Whenever a line in the listing contains "Where", copy that line.

The input →
'''

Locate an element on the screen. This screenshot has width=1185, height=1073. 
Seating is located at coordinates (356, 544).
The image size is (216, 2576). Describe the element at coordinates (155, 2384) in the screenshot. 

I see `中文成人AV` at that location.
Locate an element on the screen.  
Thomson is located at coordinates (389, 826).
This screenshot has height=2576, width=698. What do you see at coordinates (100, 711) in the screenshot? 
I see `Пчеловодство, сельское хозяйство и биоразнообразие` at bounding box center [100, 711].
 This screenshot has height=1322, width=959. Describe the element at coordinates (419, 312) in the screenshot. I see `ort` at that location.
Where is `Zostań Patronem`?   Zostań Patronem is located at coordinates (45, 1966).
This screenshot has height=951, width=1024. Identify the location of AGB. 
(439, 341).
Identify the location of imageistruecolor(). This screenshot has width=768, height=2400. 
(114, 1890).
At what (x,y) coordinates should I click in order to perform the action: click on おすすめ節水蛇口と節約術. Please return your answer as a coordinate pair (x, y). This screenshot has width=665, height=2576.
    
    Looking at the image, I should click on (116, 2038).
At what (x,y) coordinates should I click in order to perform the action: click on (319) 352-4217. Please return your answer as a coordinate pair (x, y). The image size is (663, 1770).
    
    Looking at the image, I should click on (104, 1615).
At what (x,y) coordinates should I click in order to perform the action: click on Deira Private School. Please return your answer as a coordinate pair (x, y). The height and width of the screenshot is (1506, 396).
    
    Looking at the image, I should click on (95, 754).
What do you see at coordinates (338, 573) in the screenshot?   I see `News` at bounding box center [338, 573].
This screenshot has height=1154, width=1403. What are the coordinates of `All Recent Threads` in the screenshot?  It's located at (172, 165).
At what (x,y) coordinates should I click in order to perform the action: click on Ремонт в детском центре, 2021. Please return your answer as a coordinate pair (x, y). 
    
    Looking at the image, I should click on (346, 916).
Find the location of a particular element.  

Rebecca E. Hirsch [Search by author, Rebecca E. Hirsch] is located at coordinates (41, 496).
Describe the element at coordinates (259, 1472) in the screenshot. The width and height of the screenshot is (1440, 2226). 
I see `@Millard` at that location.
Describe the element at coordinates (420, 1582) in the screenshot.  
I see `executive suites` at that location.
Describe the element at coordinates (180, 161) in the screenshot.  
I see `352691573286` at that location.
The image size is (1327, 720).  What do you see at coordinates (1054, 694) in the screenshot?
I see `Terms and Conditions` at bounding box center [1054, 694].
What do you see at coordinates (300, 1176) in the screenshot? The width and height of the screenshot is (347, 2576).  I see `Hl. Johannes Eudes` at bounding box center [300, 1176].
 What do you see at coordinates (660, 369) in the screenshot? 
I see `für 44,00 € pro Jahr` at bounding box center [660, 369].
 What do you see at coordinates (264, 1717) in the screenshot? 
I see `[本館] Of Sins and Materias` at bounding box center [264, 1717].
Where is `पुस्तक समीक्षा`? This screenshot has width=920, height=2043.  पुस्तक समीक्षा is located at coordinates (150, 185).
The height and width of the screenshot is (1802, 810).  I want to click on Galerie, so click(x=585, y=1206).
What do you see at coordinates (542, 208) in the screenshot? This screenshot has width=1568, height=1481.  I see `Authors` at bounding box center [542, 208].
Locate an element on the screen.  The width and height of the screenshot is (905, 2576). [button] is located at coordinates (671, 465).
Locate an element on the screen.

'''

Task result →
Where is `Zostań Patronem`?   Zostań Patronem is located at coordinates (45, 1966).
Where is `पुस्तक समीक्षा`? This screenshot has width=920, height=2043.  पुस्तक समीक्षा is located at coordinates (150, 185).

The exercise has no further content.